* The problem
Among the lines below, restate word for word only those from the line with "How to Convert" through the line with "May 01, 2024", with both end lines kept.

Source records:

[Start of section]

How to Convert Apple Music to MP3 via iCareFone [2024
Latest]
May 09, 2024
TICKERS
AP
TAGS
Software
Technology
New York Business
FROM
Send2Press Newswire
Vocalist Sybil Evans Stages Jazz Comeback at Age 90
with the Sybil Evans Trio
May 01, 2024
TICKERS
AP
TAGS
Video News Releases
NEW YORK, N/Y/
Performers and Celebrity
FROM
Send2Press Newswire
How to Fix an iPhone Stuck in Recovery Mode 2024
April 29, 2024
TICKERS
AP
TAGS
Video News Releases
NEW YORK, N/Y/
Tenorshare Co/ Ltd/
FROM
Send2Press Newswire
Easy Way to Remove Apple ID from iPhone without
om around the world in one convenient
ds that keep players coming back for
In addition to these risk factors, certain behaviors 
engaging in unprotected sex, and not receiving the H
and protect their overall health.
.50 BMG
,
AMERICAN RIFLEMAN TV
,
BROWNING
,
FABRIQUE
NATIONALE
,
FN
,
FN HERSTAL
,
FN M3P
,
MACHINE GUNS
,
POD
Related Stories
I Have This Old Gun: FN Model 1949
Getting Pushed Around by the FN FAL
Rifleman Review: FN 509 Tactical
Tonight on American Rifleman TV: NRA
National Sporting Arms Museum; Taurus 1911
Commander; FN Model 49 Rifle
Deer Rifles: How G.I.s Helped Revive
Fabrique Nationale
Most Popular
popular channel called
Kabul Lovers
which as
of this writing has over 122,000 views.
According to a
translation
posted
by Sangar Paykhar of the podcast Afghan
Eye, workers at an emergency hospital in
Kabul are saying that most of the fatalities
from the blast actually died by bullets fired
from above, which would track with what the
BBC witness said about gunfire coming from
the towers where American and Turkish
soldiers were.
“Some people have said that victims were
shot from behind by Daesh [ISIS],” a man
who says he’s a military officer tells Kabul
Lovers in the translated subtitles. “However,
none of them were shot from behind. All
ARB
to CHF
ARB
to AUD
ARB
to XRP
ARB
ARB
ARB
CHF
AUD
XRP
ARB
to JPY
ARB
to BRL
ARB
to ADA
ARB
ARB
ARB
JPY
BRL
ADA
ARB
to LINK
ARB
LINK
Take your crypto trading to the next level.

[End of section]
[Start of section]

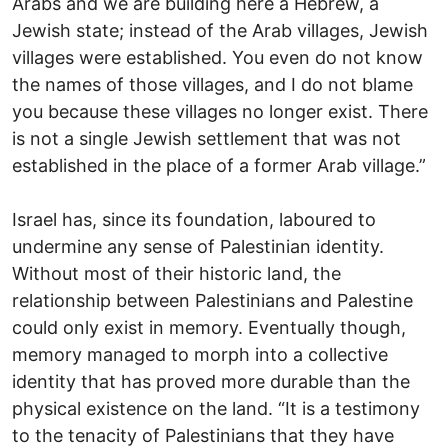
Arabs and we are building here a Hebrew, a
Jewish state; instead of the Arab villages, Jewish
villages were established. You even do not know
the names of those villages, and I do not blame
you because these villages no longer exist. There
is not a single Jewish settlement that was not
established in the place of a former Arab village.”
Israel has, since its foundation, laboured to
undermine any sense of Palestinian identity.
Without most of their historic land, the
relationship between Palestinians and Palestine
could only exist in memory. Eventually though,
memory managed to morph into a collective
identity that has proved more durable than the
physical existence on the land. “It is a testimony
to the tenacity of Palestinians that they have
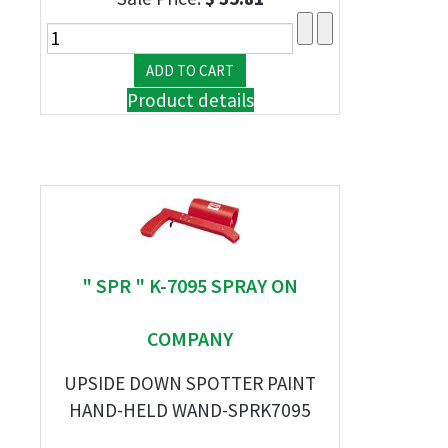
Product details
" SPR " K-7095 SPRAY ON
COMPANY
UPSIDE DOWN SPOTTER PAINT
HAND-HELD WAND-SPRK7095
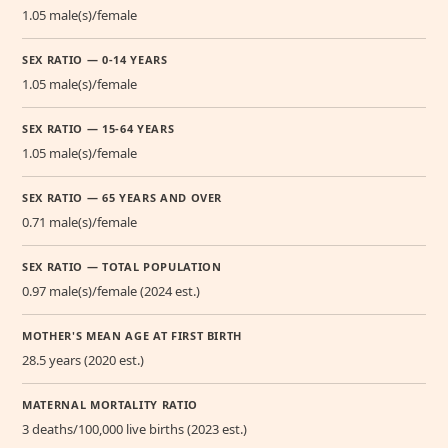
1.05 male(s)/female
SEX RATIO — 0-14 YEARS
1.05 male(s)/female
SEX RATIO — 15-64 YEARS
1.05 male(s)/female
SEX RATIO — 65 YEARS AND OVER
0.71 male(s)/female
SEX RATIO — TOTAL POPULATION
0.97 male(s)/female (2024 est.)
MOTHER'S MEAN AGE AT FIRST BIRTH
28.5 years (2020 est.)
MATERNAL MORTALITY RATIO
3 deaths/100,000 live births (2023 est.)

[End of section]
[Start of section]

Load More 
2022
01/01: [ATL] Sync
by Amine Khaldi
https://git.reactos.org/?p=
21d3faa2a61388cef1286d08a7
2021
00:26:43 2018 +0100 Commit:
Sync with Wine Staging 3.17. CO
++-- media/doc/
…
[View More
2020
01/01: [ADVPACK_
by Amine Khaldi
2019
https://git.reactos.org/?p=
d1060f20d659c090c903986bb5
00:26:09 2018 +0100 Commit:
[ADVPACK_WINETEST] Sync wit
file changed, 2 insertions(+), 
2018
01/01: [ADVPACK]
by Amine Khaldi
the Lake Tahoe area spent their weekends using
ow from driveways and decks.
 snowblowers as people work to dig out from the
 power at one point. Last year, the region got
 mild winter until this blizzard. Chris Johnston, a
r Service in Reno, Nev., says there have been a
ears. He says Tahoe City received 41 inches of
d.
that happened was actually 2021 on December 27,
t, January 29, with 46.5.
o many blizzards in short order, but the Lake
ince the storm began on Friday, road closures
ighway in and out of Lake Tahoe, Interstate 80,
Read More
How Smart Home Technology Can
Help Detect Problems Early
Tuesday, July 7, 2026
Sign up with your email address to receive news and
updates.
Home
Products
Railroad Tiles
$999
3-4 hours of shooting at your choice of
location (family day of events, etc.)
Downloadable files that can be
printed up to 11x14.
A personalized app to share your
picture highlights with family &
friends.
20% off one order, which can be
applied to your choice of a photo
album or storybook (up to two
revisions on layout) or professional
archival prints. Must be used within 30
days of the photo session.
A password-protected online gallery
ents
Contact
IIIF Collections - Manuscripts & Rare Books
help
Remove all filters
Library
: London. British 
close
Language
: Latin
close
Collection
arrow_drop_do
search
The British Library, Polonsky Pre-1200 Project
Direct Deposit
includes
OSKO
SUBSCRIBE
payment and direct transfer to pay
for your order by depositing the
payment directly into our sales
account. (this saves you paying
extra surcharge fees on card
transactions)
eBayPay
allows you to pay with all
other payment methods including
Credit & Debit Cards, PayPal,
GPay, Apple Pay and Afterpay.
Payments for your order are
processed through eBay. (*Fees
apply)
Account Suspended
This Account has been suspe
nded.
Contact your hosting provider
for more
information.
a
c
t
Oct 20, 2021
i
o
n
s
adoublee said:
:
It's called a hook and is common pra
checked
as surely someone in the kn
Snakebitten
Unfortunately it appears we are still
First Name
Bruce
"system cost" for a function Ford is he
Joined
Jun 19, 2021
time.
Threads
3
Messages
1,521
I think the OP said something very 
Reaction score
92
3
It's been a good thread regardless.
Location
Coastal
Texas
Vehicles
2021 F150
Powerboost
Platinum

[End of section]

* Exercise response
How to Convert Apple Music to MP3 via iCareFone [2024
Latest]
May 09, 2024
TICKERS
AP
TAGS
Software
Technology
New York Business
FROM
Send2Press Newswire
Vocalist Sybil Evans Stages Jazz Comeback at Age 90
with the Sybil Evans Trio
May 01, 2024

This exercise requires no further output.